Research at MIT has produced a system that can intelligently pick human actions and movements out of videos. What makes it possible isn't some high-resolution sensor, but a clever way of applying language rules to images.
Let's say a computer's task is to identify, in a few minutes of video, a person making a sandwich. Of course the person must take out the bread, spread the mayo and add the ingredients, but perhaps not in that order. Do they slice the tomato first? Do they put the bread away in the middle? Such variance in human activity makes identifying such simple things difficult.
You might say "he walked to the store" or "he went to the shop," but generally you can't avoid saying "he" or "to" when talking about a man going somewhere.
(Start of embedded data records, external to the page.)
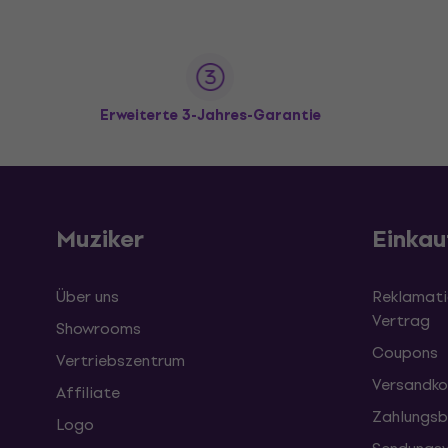
Erweiterte 3-Jahres-Garantie
Muziker
Einkau
Über uns
Reklamati
Vertrag
Showrooms
Coupons
Vertriebszentrum
Versandko
Affiliate
Zahlungsb
Logo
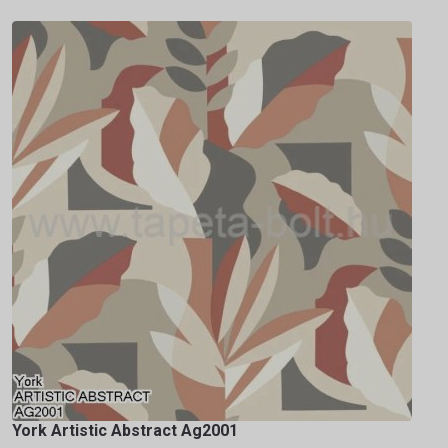
York Artistic Abstract Ag2001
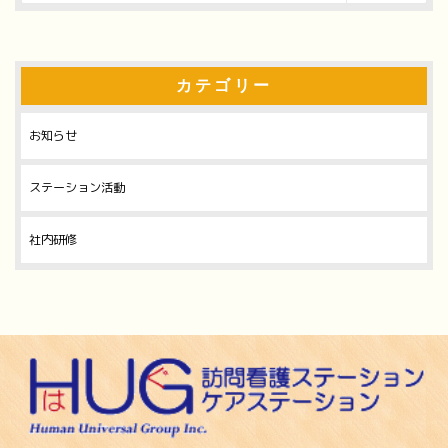
カテゴリー
お知らせ
ステーション活動
社内研修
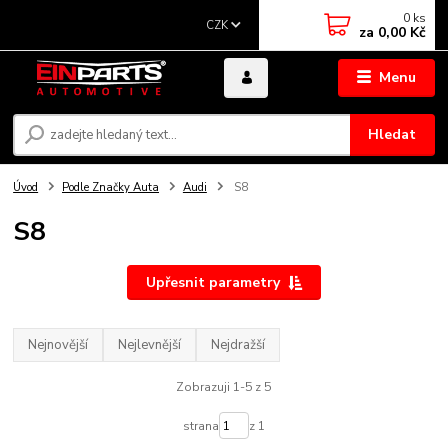
0
ks
CZK
za
0,00 Kč
Menu
Hledat
Úvod
Podle Značky Auta
Audi
S8
S8
Upřesnit parametry
Nejnovější
Nejlevnější
Nejdražší
Zobrazuji 1-5 z 5
strana
z 1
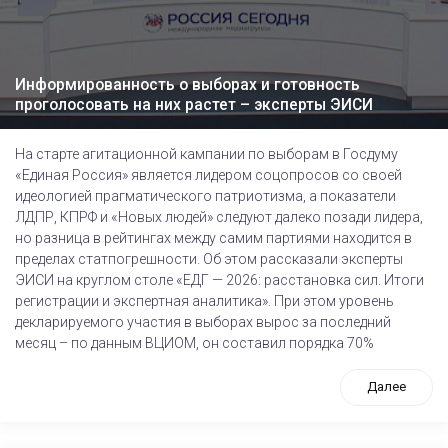
Информированность о выборах и готовность
проголосовать на них растет – эксперты ЭИСИ
На старте агитационной кампании по выборам в Госдуму
«Единая Россия» является лидером соцопросов со своей
идеологией прагматического патриотизма, а показатели
ЛДПР, КПРФ и «Новых людей» следуют далеко позади лидера,
но разница в рейтингах между самим партиями находится в
пределах статпогрешности. Об этом рассказали эксперты
ЭИСИ на круглом столе «ЕДГ — 2026: расстановка сил. Итоги
регистрации и экспертная аналитика». При этом уровень
декларируемого участия в выборах вырос за последний
месяц – по данным ВЦИОМ, он составил порядка 70%
Далее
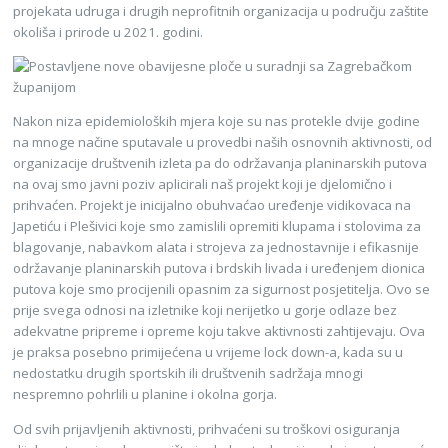
projekata udruga i drugih neprofitnih organizacija u području zaštite
okoliša i prirode u 2021. godini.
Nakon niza epidemioloških mjera koje su nas protekle dvije godine
na mnoge načine sputavale u provedbi naših osnovnih aktivnosti, od
organizacije društvenih izleta pa do održavanja planinarskih putova
na ovaj smo javni poziv aplicirali naš projekt koji je djelomično i
prihvaćen. Projekt je inicijalno obuhvaćao uređenje vidikovaca na
Japetiću i Plešivici koje smo zamislili opremiti klupama i stolovima za
blagovanje, nabavkom alata i strojeva za jednostavnije i efikasnije
održavanje planinarskih putova i brdskih livada i uređenjem dionica
putova koje smo procijenili opasnim za sigurnost posjetitelja. Ovo se
prije svega odnosi na izletnike koji nerijetko u gorje odlaze bez
adekvatne pripreme i opreme koju takve aktivnosti zahtijevaju. Ova
je praksa posebno primijećena u vrijeme lock down-a, kada su u
nedostatku drugih sportskih ili društvenih sadržaja mnogi
nespremno pohrlili u planine i okolna gorja.
Od svih prijavljenih aktivnosti, prihvaćeni su troškovi osiguranja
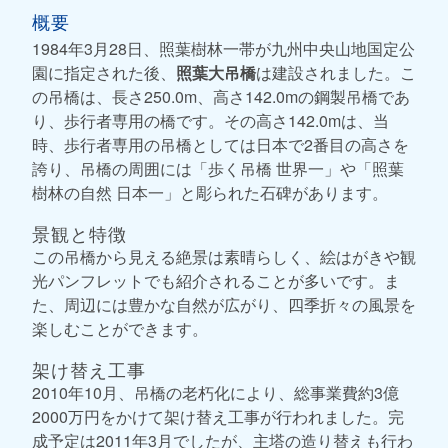
概要
1984年3月28日、照葉樹林一帯が九州中央山地国定公
園に指定された後、
照葉大吊橋
は建設されました。こ
の吊橋は、長さ250.0m、高さ142.0mの鋼製吊橋であ
り、歩行者専用の橋です。その高さ142.0mは、当
時、歩行者専用の吊橋としては日本で2番目の高さを
誇り、吊橋の周囲には「歩く吊橋 世界一」や「照葉
樹林の自然 日本一」と彫られた石碑があります。
景観と特徴
この吊橋から見える絶景は素晴らしく、絵はがきや観
光パンフレットでも紹介されることが多いです。ま
た、周辺には豊かな自然が広がり、四季折々の風景を
楽しむことができます。
架け替え工事
2010年10月、吊橋の老朽化により、総事業費約3億
2000万円をかけて架け替え工事が行われました。完
成予定は2011年3月でしたが、主塔の造り替えも行わ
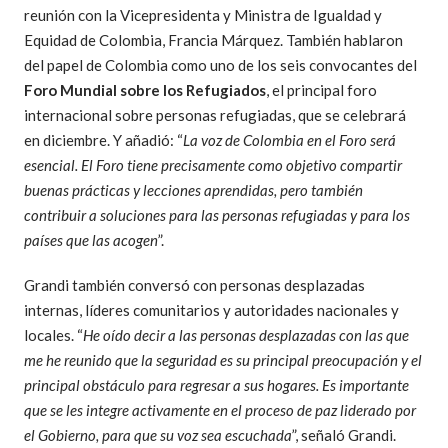
reunión con la Vicepresidenta y Ministra de Igualdad y
Equidad de Colombia, Francia Márquez. También hablaron
del papel de Colombia como uno de los seis convocantes del
Foro Mundial sobre los Refugiados
, el principal foro
internacional sobre personas refugiadas, que se celebrará
en diciembre. Y añadió: “
La voz de Colombia en el Foro será
esencial. El Foro tiene precisamente como objetivo compartir
buenas prácticas y lecciones aprendidas, pero también
contribuir a soluciones para las personas refugiadas y para los
países que las acogen
”.
Grandi también conversó con personas desplazadas
internas, líderes comunitarios y autoridades nacionales y
locales. “
He oído decir a las personas desplazadas con las que
me he reunido que la seguridad es su principal preocupación y el
principal obstáculo para regresar a sus hogares. Es importante
que se les integre activamente en el proceso de paz liderado por
el Gobierno, para que su voz sea escuchada
”, señaló Grandi.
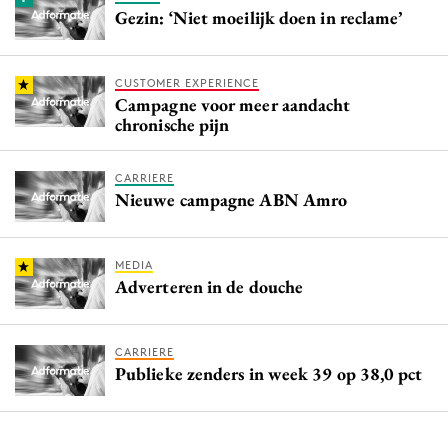
Gezin: ‘Niet moeilijk doen in reclame’
CUSTOMER EXPERIENCE
Campagne voor meer aandacht
chronische pijn
CARRIERE
Nieuwe campagne ABN Amro
MEDIA
Adverteren in de douche
CARRIERE
Publieke zenders in week 39 op 38,0 pct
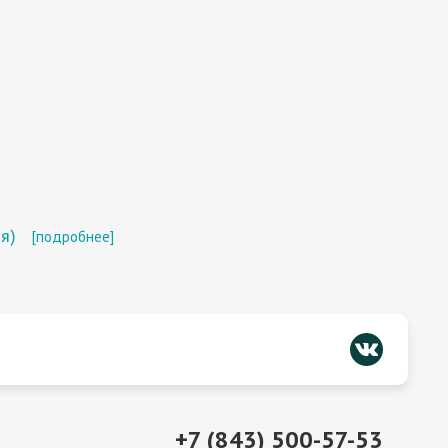
я)
[подробнее]
+7 (843) 500-57-53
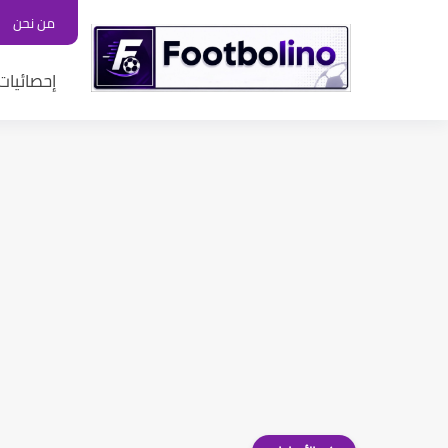
من نحن
إحصائيات 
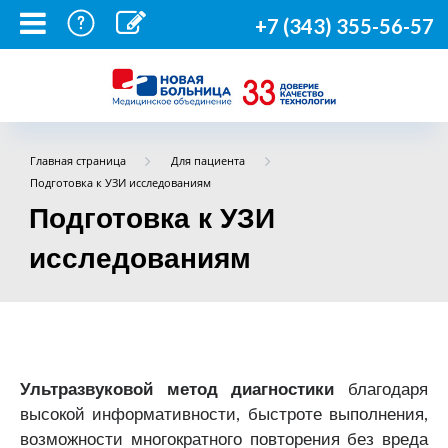
+7 (343) 355-56-57
Главная страница
Для пациента
Подготовка к УЗИ исследованиям
Подготовка к УЗИ
исследованиям
Ультразвуковой метод диагностики
благодаря
высокой информативности, быстроте выполнения,
возможности многократного повторения без вреда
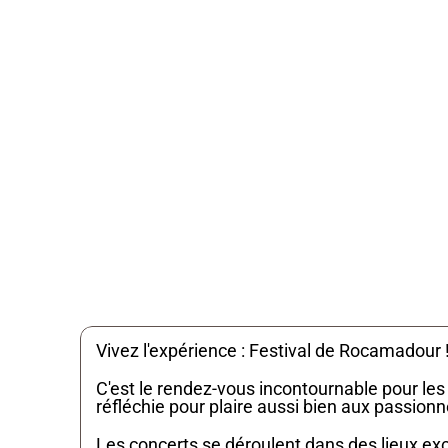
Localisation
Rocamadour 46500
Vivez l'expérience : Festival de Rocamadour 
C'est le rendez-vous incontournable pour les
réfléchie pour plaire aussi bien aux passion
Les concerts se déroulent dans des lieux exc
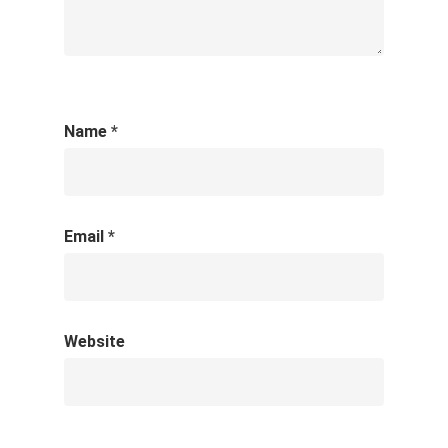
Name
*
Email
*
Website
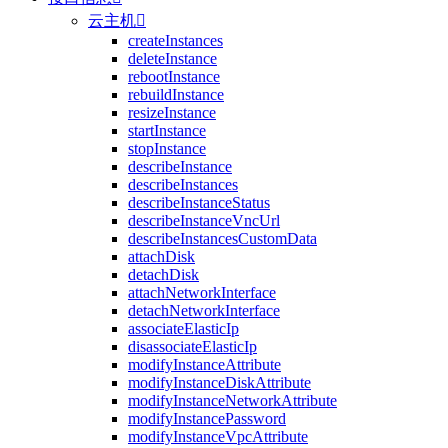
云主机

createInstances
deleteInstance
rebootInstance
rebuildInstance
resizeInstance
startInstance
stopInstance
describeInstance
describeInstances
describeInstanceStatus
describeInstanceVncUrl
describeInstancesCustomData
attachDisk
detachDisk
attachNetworkInterface
detachNetworkInterface
associateElasticIp
disassociateElasticIp
modifyInstanceAttribute
modifyInstanceDiskAttribute
modifyInstanceNetworkAttribute
modifyInstancePassword
modifyInstanceVpcAttribute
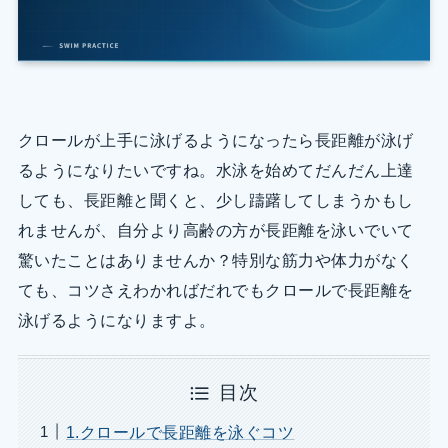
クロールが上手に泳げるようになったら長距離が泳げ
るようになりたいですね。水泳を始めてだんだん上達
しても、長距離と聞くと、少し躊躇してしまうかもし
れませんが、自分より高齢の方が長距離を泳いでいて
驚いたことはありませんか？特別な筋力や体力がなく
ても、コツさえわかればだれでもクロールで長距離を
泳げるようになりますよ。
目次
1.クロールで長距離を泳ぐコツ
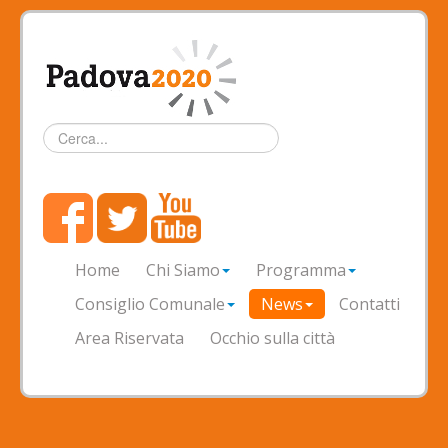
Cerca...
Home
Chi Siamo
Programma
Consiglio Comunale
News
Contatti
Area Riservata
Occhio sulla città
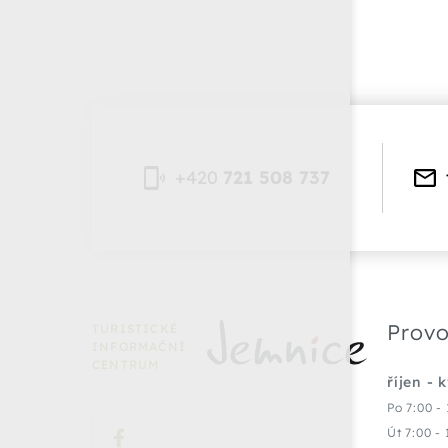
+420
721 508 737
Provo
TURISTICKÉ
INFORMAČNÍ
CENTRUM
říjen - 
Po 7:00 - 
Út 7:00 - 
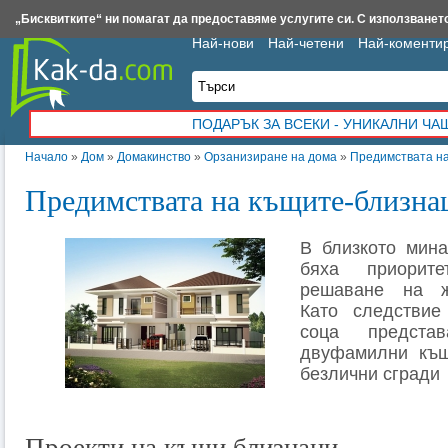
Insert.bg
Framar.bg
Kak-da.com
Iztochnik.com
BauBau.bg
NewAge.bg
„Бисквитките“ ни помагат да предоставяме услугите си. С използването
Най-нови
Най-четени
Най-коменти
ПОДАРЪК ЗА ВСЕКИ - УНИКАЛНИ Ч
Начало
»
Дом
»
Домакинство
»
Орзанизиране на дома
»
Предимствата н
Предимствата на къщите-близна
В близкото мина
бяха приорит
решаване на ж
Като следствие
соца предст
двуфамилни къщ
безлични сгради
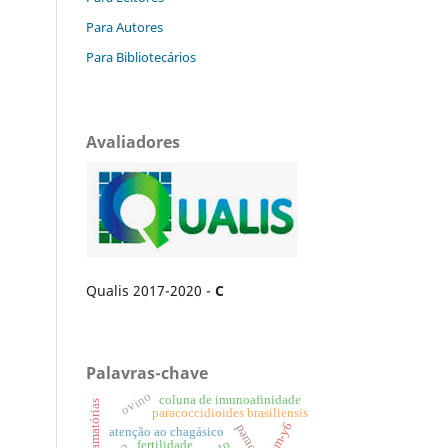
Para Autores
Para Bibliotecários
Avaliadores
Qualis 2017-2020 -
C
Palavras-chave
ovino
coluna de imunoafinidade
paracoccidioides brasiliensis
estm-y6
atenção ao chagásico
fertilidade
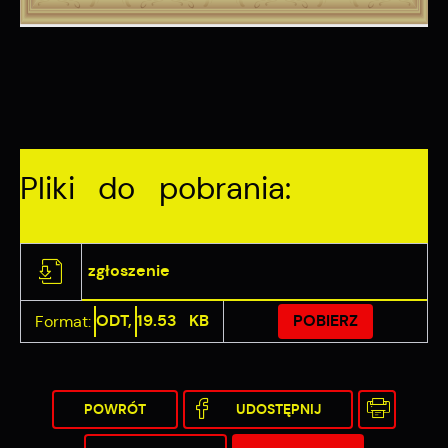
pośredników prezentujących nasze treści w postaci
wiadomości, ofert, komunikatów mediów
społecznościowych.
Pliki do pobrania:
zgłoszenie
ODT,
19.53 KB
POBIERZ
Format:
POWRÓT
UDOSTĘPNIJ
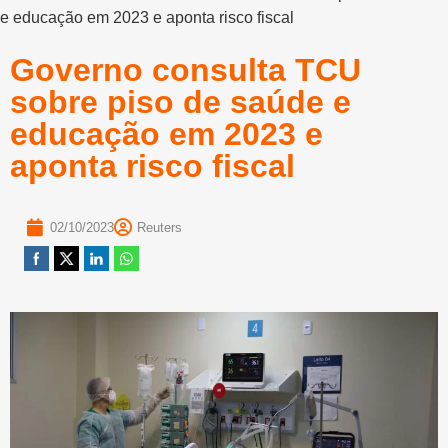
e educação em 2023 e aponta risco fiscal
Governo consulta TCU
sobre piso de saúde e
educação em 2023 e
aponta risco fiscal
02/10/2023
Reuters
Pirsiavash applied this logic to computer vision: Now the computer knows that whether a person does tomato or lettuce first, they always take out bread before spreading the mayo, and the second slice always happens last.
Using this technique, his system (after being "trained" on more structured video) was able to watch video of Olympic contestants and identify what event was shown, based on its individual portions: the run, release and throw of the javelin, for instance — even if certain portions are obscured or not pictured.
Such a system could be used to watch for actions on video feeds, from alerting medics if someone collapses to monitoring athletic training or physical rehabilitation.
Pirsiavash told NBC News in an email that the field of computer vision is blowing up as processors speed up and more data is made available — but if his research is any indication, it takes more than raw computing power to make sense of it.